The EU’s Markets in Financial Instruments Directive (MiFID 2) and Markets in Financial Instruments Regulation (MiFIR) came into force on January 3, 2018, promising to shake up banks and most other financial institutions. This article focuses on the impact of article 13 of the directive, which fundamentally challenges the prevailing model for funding financial analyses and research, paving the way for a new type of FinTech company.

 

Up until now, research was mainly provided free of charge to clients by brokers and corporate and investment banks on the sell side, which in return hoped to be chosen by buy-side clients to execute their orders. In this case, the cost of the research would be covered by transaction fees. Starting on January 3, 2018, research providers must now explicitly charge for this service. Consumers of the research, mainly investment management companies, must now either pay for the research directly or invoice it to the end-investor through a dedicated “research purchase account” (RPA).

 

Since 2015, we have seen the rise of online research marketplaces (ORMs), a form of FinTech company competing on the financial analysis and research segment (e.g. Alphametry, ResearchPool and SeedAlpha). These virtual platforms connect research producers with consumers. However, that is not all they do. The value they offer goes well beyond:

  • Facilitated access to a wide range of providers, and in particular independent research providers (IRPs)
  • Research quality assessment and supplier rankings
  • The ability to select the most relevant research reports in a given area
  • Optimized research buying, by identifying the most relevant reports for the investor’s profile, with more granularity
  • An improved client experience, with customizable and more intuitive interfaces
  • Transparent, flexible invoicing: annual subscriptions or unit payments

These new FinTech companies are seeing a vast market open up: although MiFID 2 only applies to European clients, the most likely scenario is that this new transparency model imposed by the EU regulator will be adopted worldwide. This is forcing investment management companies to rethink their research funding models.

 

MiFID 2 will speed up rationalization in the research market, which has already declined significantly over the last few years: McKinsey estimates a 30% or $1.2 billion cut in research budgets at corporate and investment banks. There is little doubt that research departments will disappear at corporate and investment banks, since few investors will continue to pay for generalist research when it becomes a cost center.

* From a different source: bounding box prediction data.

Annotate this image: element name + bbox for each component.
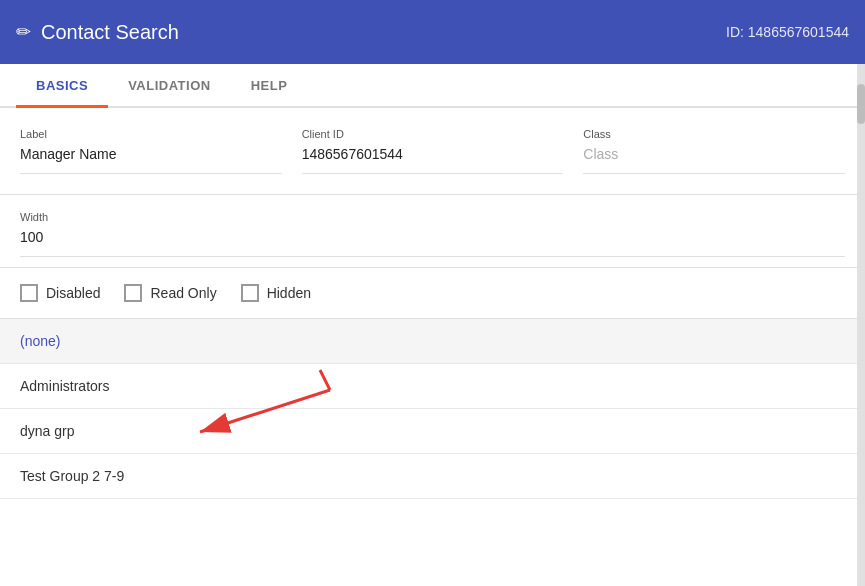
client-id-value: 1486567601544 <box>302 146 564 174</box>
label-field-label: Label <box>20 128 282 140</box>
list-item-dyna-grp[interactable]: dyna grp <box>0 409 865 454</box>
label-field-value: Manager Name <box>20 146 282 174</box>
readonly-label: Read Only <box>150 285 216 301</box>
form-content: Label Manager Name Client ID 14865676015… <box>0 108 865 499</box>
header-id: ID: 1486567601544 <box>726 24 849 40</box>
hidden-checkbox[interactable]: Hidden <box>241 284 311 302</box>
class-field: Class Class <box>583 128 845 174</box>
readonly-checkbox[interactable]: Read Only <box>124 284 216 302</box>
width-label: Width <box>20 211 845 223</box>
edit-icon: ✏ <box>16 21 31 43</box>
scrollbar[interactable] <box>857 64 865 586</box>
scrollbar-thumb[interactable] <box>857 84 865 124</box>
label-field: Label Manager Name <box>20 128 282 174</box>
readonly-checkbox-box[interactable] <box>124 284 142 302</box>
checkboxes-section: Disabled Read Only Hidden <box>0 268 865 319</box>
class-field-value: Class <box>583 146 845 174</box>
disabled-checkbox[interactable]: Disabled <box>20 284 100 302</box>
list-item-none[interactable]: (none) <box>0 319 865 364</box>
width-value: 100 <box>20 229 845 257</box>
tab-validation[interactable]: VALIDATION <box>108 64 231 108</box>
hidden-checkbox-box[interactable] <box>241 284 259 302</box>
width-section: Width 100 <box>0 195 865 268</box>
app-title: Contact Search <box>41 21 179 44</box>
hidden-label: Hidden <box>267 285 311 301</box>
app-header: ✏ Contact Search ID: 1486567601544 <box>0 0 865 64</box>
list-item-administrators[interactable]: Administrators <box>0 364 865 409</box>
client-id-label: Client ID <box>302 128 564 140</box>
header-title-area: ✏ Contact Search <box>16 21 179 44</box>
tab-bar: BASICS VALIDATION HELP <box>0 64 865 108</box>
disabled-label: Disabled <box>46 285 100 301</box>
client-id-field: Client ID 1486567601544 <box>302 128 564 174</box>
group-list: (none) Administrators dyna grp Test Grou… <box>0 319 865 499</box>
label-clientid-section: Label Manager Name Client ID 14865676015… <box>0 108 865 195</box>
tab-help[interactable]: HELP <box>231 64 308 108</box>
list-item-test-group[interactable]: Test Group 2 7-9 <box>0 454 865 499</box>
tab-basics[interactable]: BASICS <box>16 64 108 108</box>
disabled-checkbox-box[interactable] <box>20 284 38 302</box>
class-field-label: Class <box>583 128 845 140</box>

Only research that offers real value will continue to attract them.

 

Interest in online research marketplaces is therefore set to grow: with the drop in budgets for purchasing financial analyses, investment managers, particularly those interested in very specific markets such as SMEs, will want access to sector specialists. ORMs will be in the best position to bridge the gap between investors and specialist niches.

 

It is easy to see why the quality of research reports is becoming the main purchasing criterion, and here again, ORMs are meeting investors’ needs by introducing very strict quality processes for their analyses.

 

By creating digital platforms to connect investors with analysts and specialists, ORMs have anticipated the impact of MiFID 2. They will now help companies in the financial sector make the transition from “free” research to a context where real value comes at a cost that must be carefully managed.